I need help. Wrong results when i use dgels, ubuntu 14.04+mkl 11.0

David_E_8 · ‎10-08-2015

Hello

I want to use the MKL library for solving a system of overdetermined linear equations.For this I use the dgels LAPACK function, which is provided by MKL library. In my particular problem (matrix of 4800 rows and 81 columns) the results are incorrect: Both, the QR factorization and the solution are wrong. But seems to work good for toy matrices (6x4 dgels matrix example in mkl documentation).
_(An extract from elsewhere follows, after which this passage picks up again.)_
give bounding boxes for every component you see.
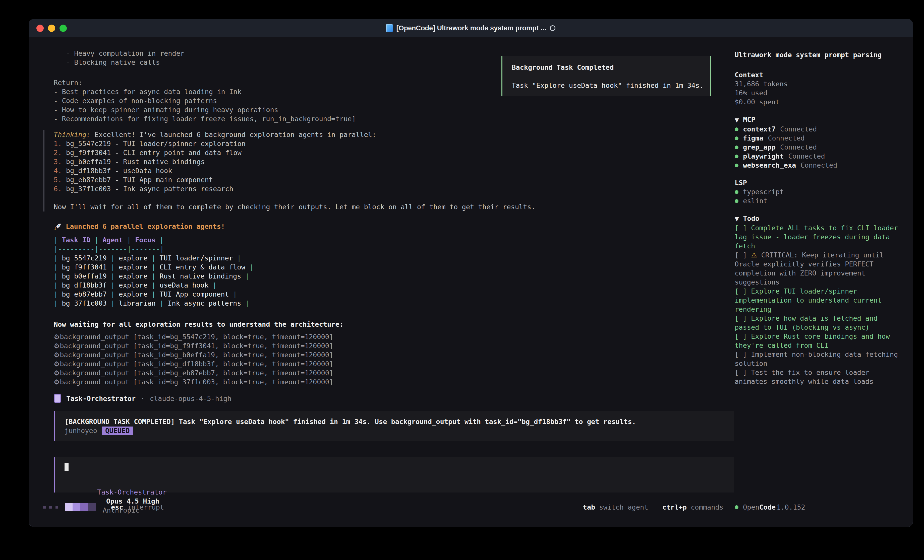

So I tested with random matrices of different dimensions and comparing the results with MATLAB (QR = qr (A, 0)). I have noticed that, in the QR matrix, errors suddenly become huge when the number of rows exceeds 512 (4KB).

I double check the input parameters to dgels function and look correct:

-QR_MKL(mxn), column major layout
-bHat_MKL(mxr), column major layout
-dgels("N",&m,&n,&r,QR_MKL,&m,bHat_MKL,&m,work,&lwork,&info);

I also checked on another machine with the same general Software Enviroment but the problem persists.
Software enviroment:

Ubuntu 14.04
Intel Composer XE 13.0
Eclipse Kepler SR1, CDT 8.2.1, Eclipse Platform 4.3.1

Build and link lines (Eclipse Console):

icpc -g -I/usr/include/x86_64-linux-gnu/c++/4.8 -fpic -MMD -MP -MF"src/DrawImgTools.d" -MT"src/DrawImgTools.d" -c -o "src/DrawImgTools.o" "../src/DrawImgTools.cpp"
icc -g -mkl=sequential -I/opt/intel/composer_xe_2013.0.079/mkl/include -DMKL_IP64 -fpic -MMD -MP -MF"src/PrintTools.d" -MT"src/PrintTools.d" -c -o "src/PrintTools.o" "../src/PrintTools.c"
icc -g -mkl=sequential -I/opt/intel/composer_xe_2013.0.079/mkl/include -DMKL_IP64 -fpic -MMD -MP -MF"src/TestTools.d" -MT"src/TestTools.d" -c -o "src/TestTools.o" "../src/TestTools.c"
icpc -L/opt/intel/composer_xe_2013.0.079/mkl/lib/intel64 -shared -o "libTools.so" ./src/DrawImgTools.o ./src/PrintTools.o ./src/TestTools.o -lmkl_intel_lp64 -lmkl_core -lmkl_sequential -lpthread -lm -lX11 -limf

I could not find a any report about a similar bug. I am new to linux and the mkl library, so do not know if I've provided enough information, I hope you can help me

Thanks you for your time

David

mecej4 · ‎10-08-2015

David E. wrote:
I have noticed that, in the QR matrix, errors suddenly become huge when the number of rows exceeds 512 (4KB).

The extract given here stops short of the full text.